April 2012 | Volume 54 | Number 4
It's Complicated

Mining the Research

Matthew Swift

Stay abreast of the latest education research with the monthly "Mining the Research" online-only column.

Competitive Food Sales in Schools and Childhood Obesity: A Longitudinal Study. Sociology of Education. (January 2012). Though many middle schools sell "competitive foods" (e.g., soft drinks, candy, snacks), this study concludes that the selling of these types of foods may not affect obesity in students. One theory is that food preference is established long before students enter middle and high schools.
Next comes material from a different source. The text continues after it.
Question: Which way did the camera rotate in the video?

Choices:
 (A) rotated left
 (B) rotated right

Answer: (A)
Researchers say, "children's weight gain between 5th and 8th grades was not associated with the introduction or the duration of exposure to competitive food sales in middle school." The study suggests that many children's food preferences and dietary patterns have already been firmly established by the time they reach middle school.

The Long-Term Impact of Teachers: Teacher Value-Added and Student Outcomes in Adulthood. National Bureau of Economic Research. (December 2011). Researchers from Harvard and Columbia Universities followed students from 4th grade into adulthood and found that high-quality educators influence students' graduation rates, future income, and career paths. The researchers used the "value-added" approach, which looks at teacher's effect on student test scores, to determine a teacher's quality.
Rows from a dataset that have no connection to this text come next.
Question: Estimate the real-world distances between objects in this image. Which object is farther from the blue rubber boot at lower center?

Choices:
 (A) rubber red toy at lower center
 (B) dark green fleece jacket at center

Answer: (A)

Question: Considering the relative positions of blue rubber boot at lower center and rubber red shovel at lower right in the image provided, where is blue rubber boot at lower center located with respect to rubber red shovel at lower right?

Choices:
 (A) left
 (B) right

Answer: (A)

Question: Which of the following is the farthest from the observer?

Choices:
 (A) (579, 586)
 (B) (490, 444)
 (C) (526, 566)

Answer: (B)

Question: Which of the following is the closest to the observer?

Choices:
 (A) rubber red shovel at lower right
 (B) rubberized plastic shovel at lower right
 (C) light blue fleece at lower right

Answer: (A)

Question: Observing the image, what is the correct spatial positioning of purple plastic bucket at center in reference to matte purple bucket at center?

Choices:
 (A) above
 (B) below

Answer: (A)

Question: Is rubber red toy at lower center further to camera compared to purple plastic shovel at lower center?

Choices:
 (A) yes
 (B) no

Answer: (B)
Sustained Positive Effects on Graduation Rates Produced by New York City's Small Public High Schools of Choice. MDRC. (January 2012). This report looks at how students were affected by the closing of 23 large, failing schools and the opening of 216 smaller high schools. The researchers found that graduation rates had risen across subgroups (race, class, and gender) and that the students were more college- and career-ready after leaving the schools that had been designated as failing.